Amongst the many investors was a Winchester brewer Mr Hugh Wyeth. He realised that there was a great interest in developing new healthy country and seaside resorts. Nearby Bournemouth was developing rapidly and great interest was being shown in expanding Milford.
He built a hotel next to Milton railway station which would be used by prospective purchasers of land and property in the Milton area.
Wyeth also built the Milton Hall located opposite Station Approach. This building is still in existence. It was used as a dance hall, a place for large meetings such as auctions and town council meetings. Part of the building was used by the Wilts and Dorset Bank until a purpose made bank was built nearby in 1904. Later it was an auctioneers and estate agents. It is now used as a furniture shop.
The 16th century Fernhill Manor House, was now occupied by the Kennard family or their employees. From 1874 to 1898 James “Daddy” Tee the bailiff for the Kennard family lived in the house. Later members of the Kennard family lived there until just after World War One.
In 1904 the Ubsdell family built a large house to the north of the fish pond at Fernhill. The driving force behind this development was Mrs Genevieve Ubsdell and American heiress. The house was named Great Ballard and can be seen located at the top of the 1909 map. They also built three large houses in Kennard Road called Idelwild, Brooklyn and Grey Gables. Only the latter survives today. After the First World War the Ubsdell family moved out of the main building and it was rented by a school which took the name of Great Ballard Preparatory School. They remained in residence until 1940 when the building and grounds were commandeered by the army and used throughout the war.

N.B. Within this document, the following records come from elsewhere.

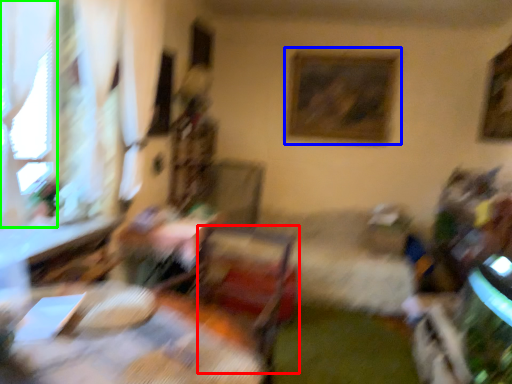 Question: Based on their relative distances, which object is farther from swivel chair (highlighted by a red box)? Choose from picture frame (highlighted by a blue box) and window (highlighted by a green box).

Choices:
 (A) picture frame
 (B) window

Answer: (A) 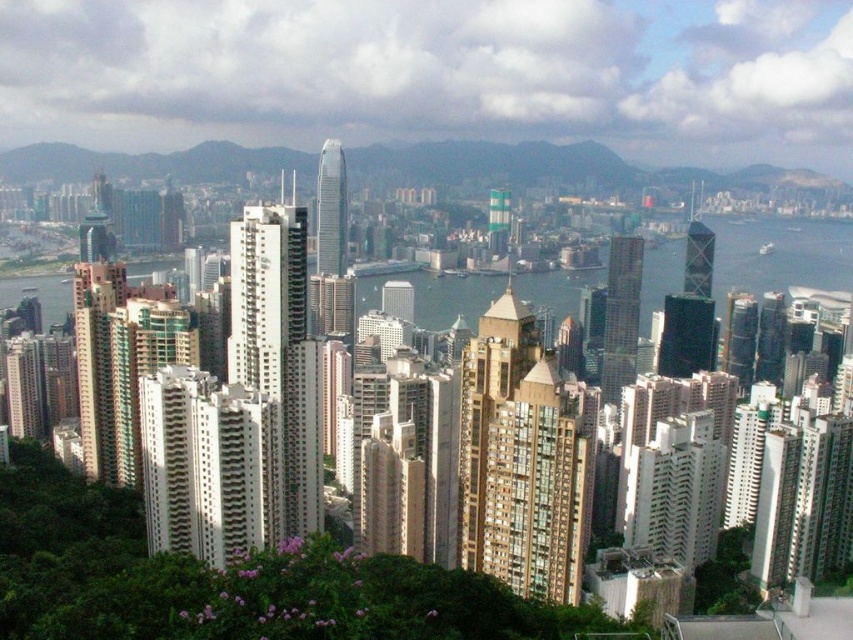 Question: Does transparent glass water at center come in front of glassy reflective skyscraper at center-right?

Choices:
 (A) no
 (B) yes

Answer: (B)

Question: Does white textured building at center appear over green glass tower at center?

Choices:
 (A) no
 (B) yes

Answer: (A)

Question: Which point appears closest to the camera in this image?

Choices:
 (A) (544, 294)
 (B) (374, 168)

Answer: (A)

Question: Is green grassy hillside at upper center bigger than glassy reflective skyscraper at center-right?

Choices:
 (A) no
 (B) yes

Answer: (B)

Question: Which object appears farthest from the camera in this image?

Choices:
 (A) glassy reflective skyscraper at center-right
 (B) shiny glass skyscraper at center

Answer: (A)

Question: Among these points, which one is nearest to the camera?

Choices:
 (A) (421, 144)
 (B) (608, 340)

Answer: (B) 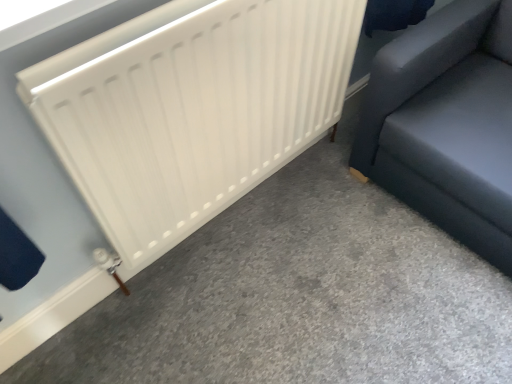 Question: From a real-world perspective, is white matte radiator at left above or below white matte radiator at center?

Choices:
 (A) above
 (B) below

Answer: (B)

Question: Considering the positions of white matte radiator at left and white matte radiator at center in the image, is white matte radiator at left bigger or smaller than white matte radiator at center?

Choices:
 (A) big
 (B) small

Answer: (B)

Question: Which object is the farthest from the white matte radiator at left?

Choices:
 (A) white matte radiator at center
 (B) dark gray fabric sofa at right

Answer: (A)

Question: Which of these objects is positioned closest to the white matte radiator at center?

Choices:
 (A) dark gray fabric sofa at right
 (B) white matte radiator at left

Answer: (A) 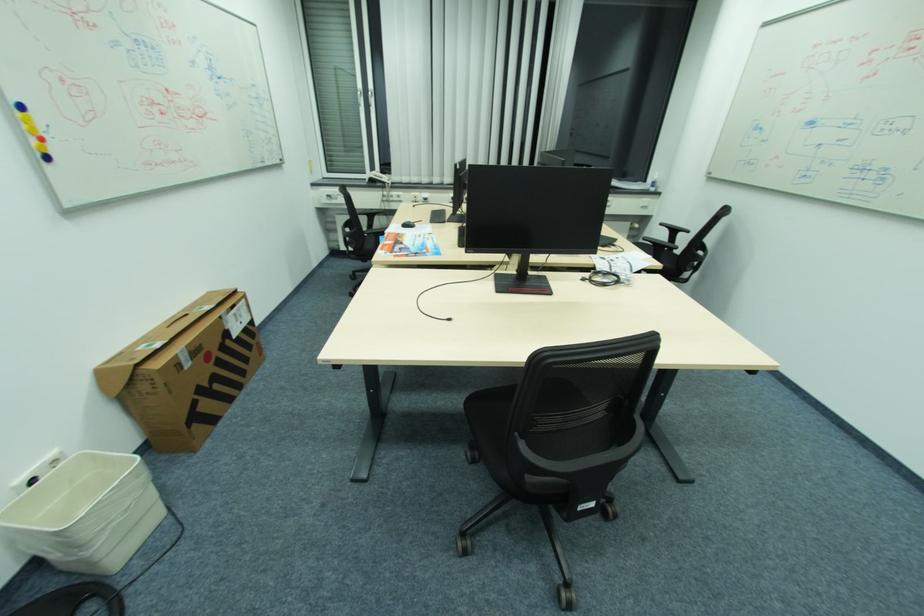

Genevieve Ubsdell’s youngest son Lt Col. Thurlow Richardson Ubsdell had moved to Great Ballard Lodge in 1939. He gave Great Ballard Lake to the local authority with a restrictive covenant against any form of development. Just before his death the family refused to agree with the authority suggesting that it should be filled in.
In 1946 Edinburgh House School for boys took over the lease. After the merger with Fernhill Manor School this building remained a school and eventually the Fernhill Manor site was sold and is now used for houses and the Manor House for flats.
In 1919 two ladies, Miss Clarke and Miss Macnamara relocated their girls school from a house called Branksome in Ashley Road, to the Manor House. The school was renamed Fernhill Manor it later merged with the nearby Edinburgh House school and together they became the Ballard Schools in 1995.
Fernhill Manor House is now divided into flats. Some fragments of the Fernhill Manor estate still survive with Ballard Lake and the nearby water meadow being popular recreation areas for Miltonians. The below postcard image of the lake is circa 1905.
The Fernhill Manor estate area has played an important part in the history of Milton Parish over many centuries and will continue to do so for many years to come.